To do —
Check each line of the entries below for the string "rozwoju"; copy every line where it appears.

Data for analysis —
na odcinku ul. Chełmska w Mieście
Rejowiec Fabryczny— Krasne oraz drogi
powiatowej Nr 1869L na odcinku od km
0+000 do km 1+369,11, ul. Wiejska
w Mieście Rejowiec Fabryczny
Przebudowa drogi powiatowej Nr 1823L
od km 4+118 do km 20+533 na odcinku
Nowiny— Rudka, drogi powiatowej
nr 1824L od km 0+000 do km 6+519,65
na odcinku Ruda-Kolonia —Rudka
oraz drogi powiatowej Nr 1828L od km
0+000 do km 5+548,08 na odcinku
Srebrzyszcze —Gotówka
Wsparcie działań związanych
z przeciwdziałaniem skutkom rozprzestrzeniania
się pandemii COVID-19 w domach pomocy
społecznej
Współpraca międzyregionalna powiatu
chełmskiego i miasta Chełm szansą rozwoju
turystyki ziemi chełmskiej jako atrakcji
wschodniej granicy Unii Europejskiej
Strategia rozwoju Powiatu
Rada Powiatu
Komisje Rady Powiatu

---

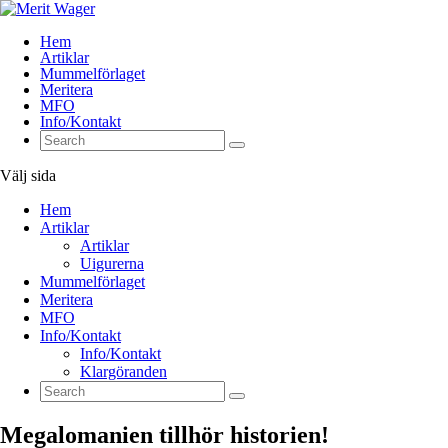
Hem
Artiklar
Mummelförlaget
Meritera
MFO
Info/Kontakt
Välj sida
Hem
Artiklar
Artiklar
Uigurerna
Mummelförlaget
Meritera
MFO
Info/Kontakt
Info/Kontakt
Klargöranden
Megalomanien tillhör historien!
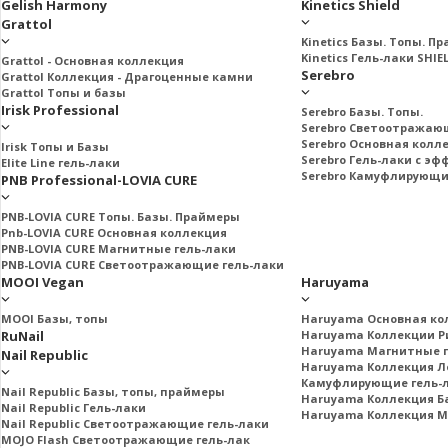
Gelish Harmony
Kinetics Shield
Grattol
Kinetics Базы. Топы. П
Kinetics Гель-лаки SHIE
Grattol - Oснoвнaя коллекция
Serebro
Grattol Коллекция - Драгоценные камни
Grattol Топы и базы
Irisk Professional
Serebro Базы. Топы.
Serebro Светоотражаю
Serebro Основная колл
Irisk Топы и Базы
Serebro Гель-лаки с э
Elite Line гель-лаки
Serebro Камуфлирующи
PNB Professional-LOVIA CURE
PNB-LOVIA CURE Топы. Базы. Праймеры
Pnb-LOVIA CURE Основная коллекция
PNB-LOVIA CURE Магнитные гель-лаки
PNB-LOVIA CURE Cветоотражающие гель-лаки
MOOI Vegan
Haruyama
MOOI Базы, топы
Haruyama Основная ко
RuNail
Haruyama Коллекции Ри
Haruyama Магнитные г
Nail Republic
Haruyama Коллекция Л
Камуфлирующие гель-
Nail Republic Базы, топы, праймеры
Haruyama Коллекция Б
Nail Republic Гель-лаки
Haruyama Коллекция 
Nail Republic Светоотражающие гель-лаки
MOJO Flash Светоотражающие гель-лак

Expected answer —
chełmskiego i miasta Chełm szansą rozwoju
Strategia rozwoju Powiatu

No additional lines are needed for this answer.